Last week, the Fed regained the upper hand.  In the first part of the year, there was often a 100 bp spread between the FOMC’s dot plot and the Fed funds futures strip.  The March dot plots in effect cut the gap in half.  And now the combination of the recognition that rather than a recession, the US economy is reaccelerating, and the Federal Reserve is committed to opportunistically and gradually normalizing US monetary policy, is prodding investors to move closer to the Fed’s position. 

In addition to the reassertion of the Federal Reserve’s credibility, another implication of the increased likelihood of a rate hike is that it casts doubt on the talk of a secret agreement at the Shanghai G20 meeting in late-February.  The delay between the first Fed hike and the second one was not a function of some agreement among the G20 to weaken the dollar. 
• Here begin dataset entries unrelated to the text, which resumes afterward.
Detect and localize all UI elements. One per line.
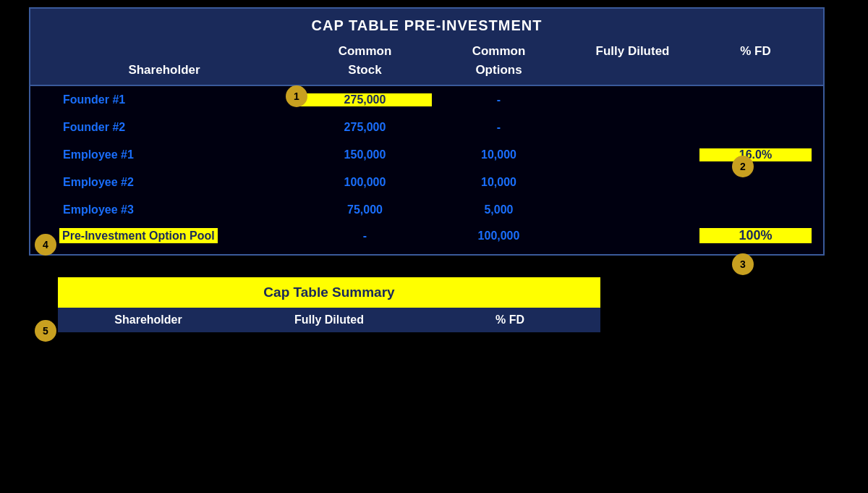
table-row: Founder #1 275,000 - xyxy=(30,86,823,114)
common-stock-cell: 150,000 xyxy=(298,148,432,161)
shareholder-cell: Employee #1 xyxy=(30,148,298,161)
summary-table: Cap Table Summary Shareholder Fully Dilu… xyxy=(58,277,600,332)
shareholder-cell: Employee #2 xyxy=(30,176,298,189)
table-row: Employee #3 75,000 5,000 xyxy=(30,196,823,224)
option-pool-label: Pre-Investment Option Pool xyxy=(59,228,218,243)
badge-1: 1 xyxy=(286,85,307,107)
badge-3: 3 xyxy=(732,253,754,275)
pfd-cell: 16.0% xyxy=(699,148,812,161)
badge-5: 5 xyxy=(35,320,56,342)
common-options-cell: - xyxy=(432,93,566,106)
header-bottom-row: Shareholder Stock Options xyxy=(30,60,823,86)
table-row: Employee #2 100,000 10,000 xyxy=(30,169,823,196)
badge-4: 4 xyxy=(35,234,56,256)
common-options-cell: 5,000 xyxy=(432,203,566,216)
shareholder-cell: Employee #3 xyxy=(30,203,298,216)
badge-2: 2 xyxy=(732,156,754,177)
table-row: Founder #2 275,000 - xyxy=(30,114,823,141)
header-top-row: Common Common Fully Diluted % FD xyxy=(30,40,823,60)
data-rows: Founder #1 275,000 - Founder #2 275,000 xyxy=(30,86,823,254)
common-options-cell: 100,000 xyxy=(432,229,566,243)
common-stock-cell: 275,000 xyxy=(298,121,432,134)
shareholder-cell: Founder #2 xyxy=(30,121,298,134)
common-stock-cell: 75,000 xyxy=(298,203,432,216)
common-options-cell: - xyxy=(432,121,566,134)
common-stock-header-top: Common xyxy=(298,43,432,60)
total-pfd-cell: 100% xyxy=(699,228,812,243)
common-options-header-bottom: Options xyxy=(432,62,566,79)
shareholder-cell: Pre-Investment Option Pool xyxy=(30,229,298,243)
pfd-header-top: % FD xyxy=(699,43,812,60)
table-row: Employee #1 150,000 10,000 16.0% xyxy=(30,141,823,169)
table-row: Pre-Investment Option Pool - 100,000 100… xyxy=(30,224,823,254)
common-stock-cell: 100,000 xyxy=(298,176,432,189)
summary-fd-header: Fully Diluted xyxy=(239,308,420,332)
common-stock-header-bottom: Stock xyxy=(298,62,432,79)
common-options-header-top: Common xyxy=(432,43,566,60)
common-options-cell: 10,000 xyxy=(432,176,566,189)
common-stock-cell: - xyxy=(298,229,432,243)
summary-title: Cap Table Summary xyxy=(58,277,600,308)
summary-header: Shareholder Fully Diluted % FD xyxy=(58,308,600,332)
shareholder-cell: Founder #1 xyxy=(30,93,298,106)
cap-table-title: CAP TABLE PRE-INVESTMENT xyxy=(30,9,823,40)
common-stock-cell: 275,000 xyxy=(298,93,432,106)
common-options-cell: 10,000 xyxy=(432,148,566,161)
shareholder-header: Shareholder xyxy=(30,62,298,79)
summary-shareholder-header: Shareholder xyxy=(58,308,239,332)
summary-pfd-header: % FD xyxy=(420,308,600,332)
cap-table: CAP TABLE PRE-INVESTMENT Common Common F… xyxy=(29,7,825,256)
fully-diluted-header-top: Fully Diluted xyxy=(566,43,699,60)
The delay was the result of the Fed’s assessment of domestic and global economic considerations.  As those considerations changed (US economy strengthening, global markets stabilized), the Fed is preparing the markets for a resumption of hiking cycle.  The heightened realization that the Fed is not “one and done” like some many have claimed may have knock-on effects on equities, emerging markets and commodities.  

To the extent that risk-off dominates, it reflects renewed appreciation of the divergence meme, which is central to our bullish dollar outlook.   This is an important observation because a risk-off move is typically associated with a stronger yen.  Yet the yen weakened as if the increase in US rates offset the so-called safe-haven appeal of the yen. 
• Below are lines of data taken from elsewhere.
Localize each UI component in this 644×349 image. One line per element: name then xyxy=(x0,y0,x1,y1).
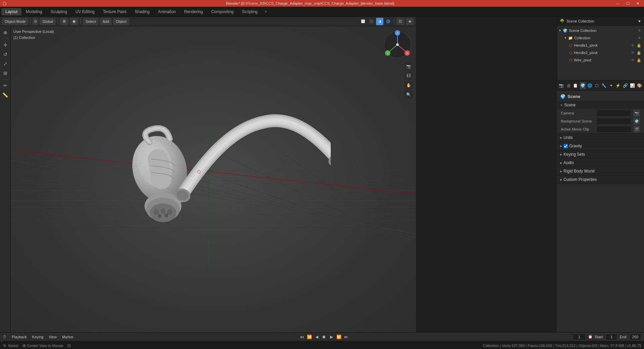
bg-scene-picker-icon[interactable]: 🌍 xyxy=(633,118,640,124)
tab-rendering[interactable]: Rendering xyxy=(180,8,207,15)
hendle2-eye[interactable]: 👁 xyxy=(631,51,635,55)
tab-texture-paint[interactable]: Texture Paint xyxy=(99,8,130,15)
marker-menu[interactable]: Marker xyxy=(60,334,75,340)
world-props-btn[interactable]: 🌐 xyxy=(587,82,593,89)
material-shading[interactable]: ◑ xyxy=(376,18,383,25)
playback-menu[interactable]: Playback xyxy=(10,334,29,340)
rendered-shading[interactable]: 🌐 xyxy=(384,18,392,25)
keying-sets-section-header[interactable]: ▶ Keying Sets xyxy=(557,150,644,158)
end-frame-input[interactable] xyxy=(629,334,641,340)
select-menu[interactable]: Select xyxy=(83,18,99,25)
scene-props-btn[interactable]: 🌍 xyxy=(580,82,586,89)
start-frame-input[interactable] xyxy=(605,334,618,340)
data-props-btn[interactable]: 📊 xyxy=(629,82,636,89)
constraints-props-btn[interactable]: 🔗 xyxy=(622,82,629,89)
hendle2-restrict-icon[interactable]: 🔒 xyxy=(637,51,641,55)
rigid-body-world-section-header[interactable]: ▶ Rigid Body World xyxy=(557,167,644,175)
scale-tool[interactable]: ⤢ xyxy=(1,59,10,68)
jump-to-end-btn[interactable]: ⏭ xyxy=(343,334,350,340)
play-reverse-btn[interactable]: ◀ xyxy=(313,334,320,340)
object-mode-dropdown[interactable]: Object Mode xyxy=(2,18,28,25)
wire-restrict-icon[interactable]: 🔒 xyxy=(637,58,641,62)
camera-picker-icon[interactable]: 📷 xyxy=(633,110,640,116)
vp-collection-label: (1) Collection xyxy=(13,35,54,41)
modifiers-props-btn[interactable]: 🔧 xyxy=(601,82,607,89)
titlebar-controls[interactable]: — ☐ ✕ xyxy=(614,1,641,6)
xray-btn[interactable]: ◈ xyxy=(406,18,414,25)
play-btn[interactable]: ▶ xyxy=(328,334,335,340)
tab-modeling[interactable]: Modeling xyxy=(22,8,46,15)
tab-sculpting[interactable]: Sculpting xyxy=(47,8,71,15)
proportional-edit-btn[interactable]: ◉ xyxy=(70,18,78,25)
zoom-tool-btn[interactable]: 🔍 xyxy=(405,91,413,99)
stop-btn[interactable]: ⏹ xyxy=(321,334,327,340)
current-frame-input[interactable] xyxy=(573,334,586,340)
particles-props-btn[interactable]: ✦ xyxy=(608,82,614,89)
wire-eye[interactable]: 👁 xyxy=(631,58,635,62)
workspace-tabs: Layout Modeling Sculpting UV Editing Tex… xyxy=(0,7,644,17)
movie-clip-picker-icon[interactable]: 🎬 xyxy=(633,126,640,133)
tab-scripting[interactable]: Scripting xyxy=(238,8,262,15)
solid-shading[interactable]: ⬛ xyxy=(368,18,375,25)
render-props-btn[interactable]: 📷 xyxy=(558,82,565,89)
add-menu[interactable]: Add xyxy=(100,18,112,25)
hendle1-restrict-icon[interactable]: 🔒 xyxy=(637,43,641,48)
audio-section-header[interactable]: ▶ Audio xyxy=(557,159,644,167)
global-dropdown[interactable]: Global xyxy=(40,18,56,25)
keying-menu[interactable]: Keying xyxy=(30,334,46,340)
view-menu[interactable]: View xyxy=(47,334,59,340)
hendle1-eye[interactable]: 👁 xyxy=(631,43,635,47)
cursor-tool[interactable]: ⊕ xyxy=(1,28,10,37)
annotate-tool[interactable]: ✏ xyxy=(1,81,10,90)
outliner-item-wire[interactable]: ⬡ Wire_pivot 👁 🔒 xyxy=(557,56,644,64)
units-section-header[interactable]: ▶ Units xyxy=(557,134,644,142)
pan-tool-btn[interactable]: ✋ xyxy=(405,81,413,89)
outliner-filter-icon[interactable]: ▼ xyxy=(638,19,641,23)
object-menu[interactable]: Object xyxy=(113,18,129,25)
object-props-btn[interactable]: ⬡ xyxy=(594,82,600,89)
close-button[interactable]: ✕ xyxy=(634,1,641,6)
navigation-gizmo[interactable]: Z X Y xyxy=(382,30,413,60)
camera-value[interactable] xyxy=(596,110,631,116)
tab-layout[interactable]: Layout xyxy=(1,8,21,15)
tab-compositing[interactable]: Compositing xyxy=(207,8,238,15)
tab-uv-editing[interactable]: UV Editing xyxy=(71,8,99,15)
outliner-item-hendle1[interactable]: ⬡ Hendle1_pivot 👁 🔒 xyxy=(557,42,644,49)
output-props-btn[interactable]: 🖨 xyxy=(565,82,572,89)
snap-btn[interactable]: ⊞ xyxy=(60,18,68,25)
render-preview-btn[interactable]: 🎞 xyxy=(405,72,413,80)
step-back-btn[interactable]: ⏪ xyxy=(306,334,313,340)
custom-properties-section-header[interactable]: ▶ Custom Properties xyxy=(557,176,644,184)
transform-tool[interactable]: ⊞ xyxy=(1,69,10,78)
gravity-section-header[interactable]: ▶ Gravity xyxy=(557,142,644,150)
scene-collection-eye[interactable]: 👁 xyxy=(638,29,641,33)
outliner-item-hendle2[interactable]: ⬡ Hendle2_pivot 👁 🔒 xyxy=(557,49,644,56)
move-tool[interactable]: ✛ xyxy=(1,41,10,49)
jump-to-start-btn[interactable]: ⏮ xyxy=(299,334,305,340)
overlay-btn[interactable]: ⊡ xyxy=(396,18,405,25)
mmb-icon: ⊕ xyxy=(22,343,26,348)
outliner-item-collection[interactable]: ▼ 📁 Collection 👁 xyxy=(557,34,644,42)
minimize-button[interactable]: — xyxy=(614,1,622,6)
view-layer-props-btn[interactable]: 📋 xyxy=(572,82,579,89)
collection-eye[interactable]: 👁 xyxy=(638,36,641,40)
active-movie-clip-value[interactable] xyxy=(596,126,631,133)
viewport-shading-btn[interactable]: ⊙ xyxy=(33,18,38,25)
scene-section-header[interactable]: ▼ Scene xyxy=(557,101,644,109)
tab-animation[interactable]: Animation xyxy=(154,8,180,15)
viewport-3d[interactable]: User Perspective (Local) (1) Collection … xyxy=(11,26,416,332)
measure-tool[interactable]: 📏 xyxy=(1,91,10,99)
material-props-btn[interactable]: 🎨 xyxy=(636,82,643,89)
physics-props-btn[interactable]: ⚡ xyxy=(615,82,621,89)
wireframe-shading[interactable]: ⬜ xyxy=(359,18,367,25)
background-scene-value[interactable] xyxy=(596,118,631,124)
gravity-checkbox[interactable] xyxy=(564,144,568,148)
tab-add[interactable]: + xyxy=(262,8,270,15)
outliner-item-scene-collection[interactable]: ▼ 🌍 Scene Collection 👁 xyxy=(557,27,644,34)
maximize-button[interactable]: ☐ xyxy=(624,1,632,6)
scene-prop-title: Scene xyxy=(568,94,580,99)
tab-shading[interactable]: Shading xyxy=(131,8,154,15)
rotate-tool[interactable]: ↺ xyxy=(1,50,10,59)
step-forward-btn[interactable]: ⏩ xyxy=(335,334,342,340)
camera-view-btn[interactable]: 📷 xyxy=(405,62,413,70)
A fortnight after the supposed secret agreement the ECB eased policy aggressively.  What was discussed (or agreed upon) in Shanghai does not explain what the ECB did in March or what it is doing now. Some of the measures it announced have not been implemented yet.   Even after the full program is operational, the ECB will have to monitor and evaluate the impact. 

Similarly, after the BOJ surprised the world by adopting negative interest rates at the end of January, it was not G20 that prevented the BOJ from easing further.  It was prudence (if such a concept is still meaningful in the context of QQE and negative rates).   By the time the G20 met, the dollar had already fallen more than 7% against the yen from the late-January peak.  

Surely, the Japanese did not accept the need for a weaker dollar at the Shanghai G20 meeting.  Indeed, in the weeks leading up to the G7 meeting, Japanese officials wanted to secure a consensus, as they did after the 2011 earthquake and tsunami, for an official response to what it perceives as a disorderly, one-way, speculative dollar-yen market.  

The media played up the difference of opinion between the US and Japan, but it seemed clear that Europe did not support Japan's position either.  To be sure, Japan can still intervene, if it wishes.  Even the recent revisions to the US Treasury's semi-annual report on the foreign exchange market does not preclude Japanese intervention.  The quantitative threshold is intervention of more than 2% of GDP. Roughly speaking, this allows for nearly $100 bln of intervention.  

Recall that on October 31, 2011, Japanese officials reportedly intervened and bought $100 bln against the yen in a single 24-hour period.   Despite coordinated G7 intervention earlier in the year, the US dollar continued to weaken against the yen, and had fallen to new record lows near JPY75 the day of the massive intervention.   Although the dollar did not return to the lows, it took more than three months, the election of Abe and the official jawboning before the dollar took out the highs it recorded on the day of the intervention.  

While Japan could intervene, the bar seems high, especially ahead of the heads of state summit next weekend.  Moreover, the objections raised by the US (and Europe) make the intervention a high risk venture.  Unilateral intervention by Japan does not have a strong successful track record.  

Failed intervention, over the objections, would be embarrassing and show weakness, when strategic ambiguity may be a better course.  It could embolden the very speculators that Japanese officials argue are driving the yen higher.  At the same time, it may serve to antagonize the nationalistic sentiment that Abe is nurturing to make it seem that the US is blocking Japanese intervention, even though the US has no veto.   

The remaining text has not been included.